Magdalena Fręch (52. WTA) nieźle rozpoczęła turniej WTA 250 w Nottingham i w pierwszej rundzie pokonała Nao Hibino (95. WTA) 6:1, 6:4. Polka w turnieju została rozstawiona z numerem piątym i z pewnością liczyła na dobre wyniki również w kolejnej rundzie. W drugim meczu trafiła jednak na trudną rywalkę i właściwie sąsiadkę ze światowego rankingu – Tatjanę Marię (56. WTA).

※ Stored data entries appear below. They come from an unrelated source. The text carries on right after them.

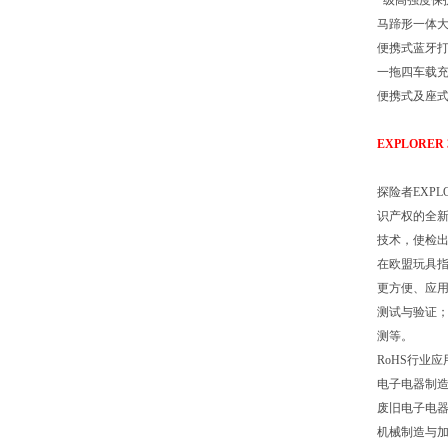
*级高强度保
马蹄形一体大
便携式蓝牙
一拖四车载
便携式及座
EXPLORE
探险者EXP
识产权的全新
技术，使检
在欧盟玩具指
更方便、应
测试与验证
测等。
RoHS行业应
电子电器制
废旧电子电
机械制造与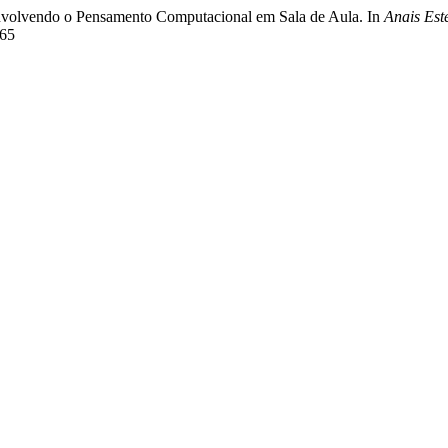
envolvendo o Pensamento Computacional em Sala de Aula. In
Anais Est
565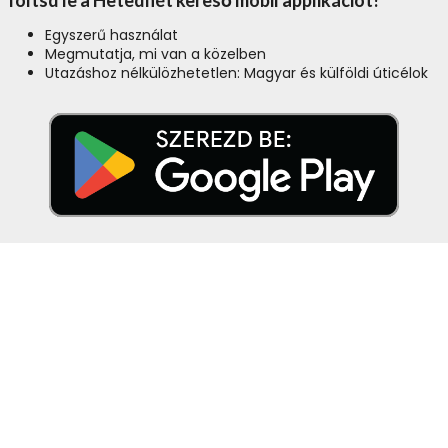
Egyszerű használat
Megmutatja, mi van a közelben
Utazáshoz nélkülözhetetlen: Magyar és külföldi úticélok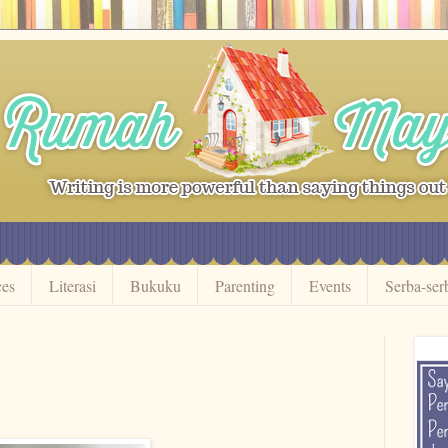
ces
Literasi
Bukuku
Parenting
Events
Serba-ser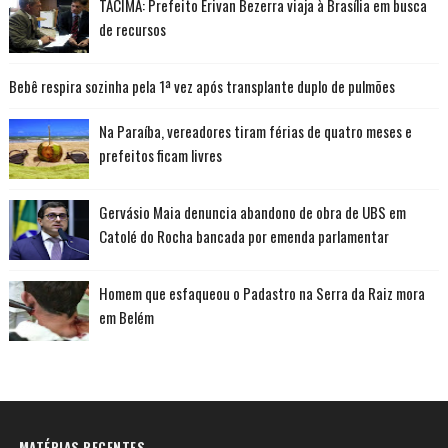
TACIMA: Prefeito Erivan Bezerra viaja à Brasília em busca
de recursos
Bebê respira sozinha pela 1ª vez após transplante duplo de pulmões
Na Paraíba, vereadores tiram férias de quatro meses e
prefeitos ficam livres
Gervásio Maia denuncia abandono de obra de UBS em
Catolé do Rocha bancada por emenda parlamentar
Homem que esfaqueou o Padastro na Serra da Raiz mora
em Belém
MATÉRIAS RECENTES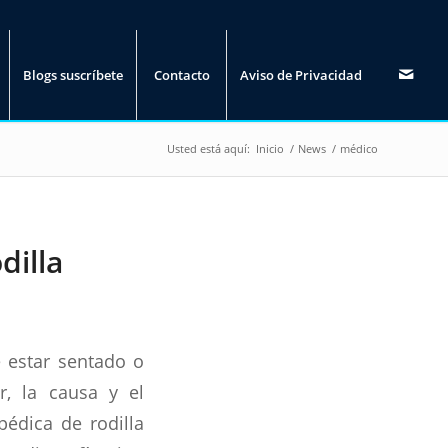
Blogs suscríbete
Contacto
Aviso de Privacidad
Usted está aquí:
Inicio
/
News
/
médico
dilla
e estar sentado o
r, la causa y el
pédica de rodilla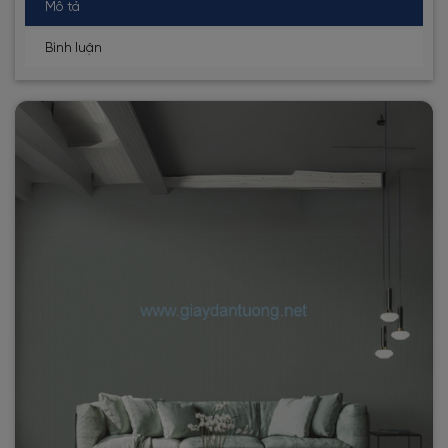
Mô tả
Bình luận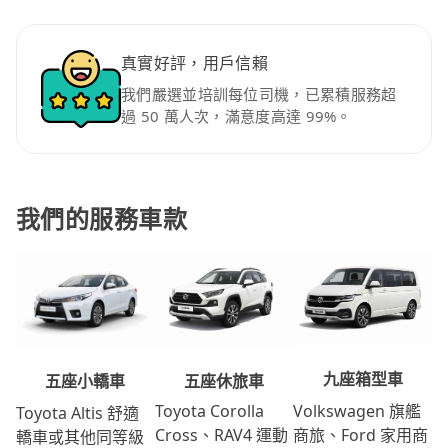
真實好評，用戶信賴
我們嚴選並培訓每位司機，已累積服務超
過 50 萬人次，滿意度高達 99%。
我們的服務車款
九座箱型車
五座休旅車
五座小轎車
Volkswagen 旗艦
Toyota Corolla
Toyota Altis 舒適
商旅、Ford 家用商
Cross、RAV4 運動
轎車或其他同等級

Niemka w pierwszej rundzie miała spore problemy z niżej notowaną Emilianą Arango (120. WTA) i wygrała spotkanie po trzech setach w 3,5 godziny. Nie oznaczało to jednak, że to Fręch będzie faworytką starcia, bo przecież Maria w przeszłości udowodniła, że potrafi grać na trawie. Potwierdza to m.in. półfinał Wimbledonu, do którego dotarła w 2022 roku.
Niestety dobra gra Niemki potwierdziła się już od początku pierwszego seta. Już przy pierwszym podaniu Polka miała spore problemy i wyszarpała punkt po długiej grze na przewagi. Maria trzymała swoj serwis, a Fręch przełamała już w drugim podaniu i szybko prowadziła 4:1. Polce udawało się niewiele i popełniała mnóstwo niewymuszonych błędów.

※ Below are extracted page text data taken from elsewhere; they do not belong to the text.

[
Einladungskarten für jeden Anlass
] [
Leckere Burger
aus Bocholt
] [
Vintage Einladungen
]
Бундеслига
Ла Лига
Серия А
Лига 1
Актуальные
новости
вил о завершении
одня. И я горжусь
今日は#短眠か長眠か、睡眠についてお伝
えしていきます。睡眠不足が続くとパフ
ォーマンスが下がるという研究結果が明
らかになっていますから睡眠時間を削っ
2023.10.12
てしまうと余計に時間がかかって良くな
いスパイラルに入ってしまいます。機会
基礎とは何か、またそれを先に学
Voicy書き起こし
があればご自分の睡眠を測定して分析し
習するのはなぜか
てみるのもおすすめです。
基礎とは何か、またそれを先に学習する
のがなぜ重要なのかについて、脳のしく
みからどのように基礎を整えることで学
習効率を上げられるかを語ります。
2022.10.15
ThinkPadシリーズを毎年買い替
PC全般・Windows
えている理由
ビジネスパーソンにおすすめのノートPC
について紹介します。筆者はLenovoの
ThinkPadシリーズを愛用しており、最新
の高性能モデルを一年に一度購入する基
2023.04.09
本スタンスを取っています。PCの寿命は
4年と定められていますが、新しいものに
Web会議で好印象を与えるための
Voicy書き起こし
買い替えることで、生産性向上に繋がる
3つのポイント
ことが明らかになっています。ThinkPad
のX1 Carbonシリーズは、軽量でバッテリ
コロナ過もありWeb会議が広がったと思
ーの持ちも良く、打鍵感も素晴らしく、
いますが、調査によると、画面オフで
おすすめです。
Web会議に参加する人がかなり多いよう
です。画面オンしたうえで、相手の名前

Świetnie widzieliśmy to przy jej trzecim serwisie, kiedy to prowadziła 40:0, a i tak wygrała gema dopiero po długiej grze na przewagi. Maria potrafiła wygrywać podania do zera i zrobiła to aż dwukrotnie, dzięki czemu wyszła na prowadzenie 5:2. Przy nim wygrywała 40:15, ale nie wykorzystała dwóch break-pointów i znowu oglądaliśmy grę na przewagi.
W niej łodzianka pierwszy raz zagrała asa serwisowego, a chwilę później zdołała wygrać. W następnym gemie krzyczała juz jednak: „Nie graj przebijanek. K***. To dlatego, że niepotrzebnie wchodziła w gierki Niemki i przegrywała długie wymiany. Finalnie przegrała gema do 15, a pierwszego seta 3:6.
Na początku drugiego seta Fręch znowu musiała ciężko pracować, by wygrać kazdą piłkę. Przy pierwszym podaniu popełniła sporo błędów, ale po obronieniu aż ośmiu break-pointów wyszła na prowadzenie 1:0. Ku zaskoczeniu Polka świetnie spisała się przy następnym podaniu rywalki i pierwszy raz w tym meczu zdołała ja przełamać.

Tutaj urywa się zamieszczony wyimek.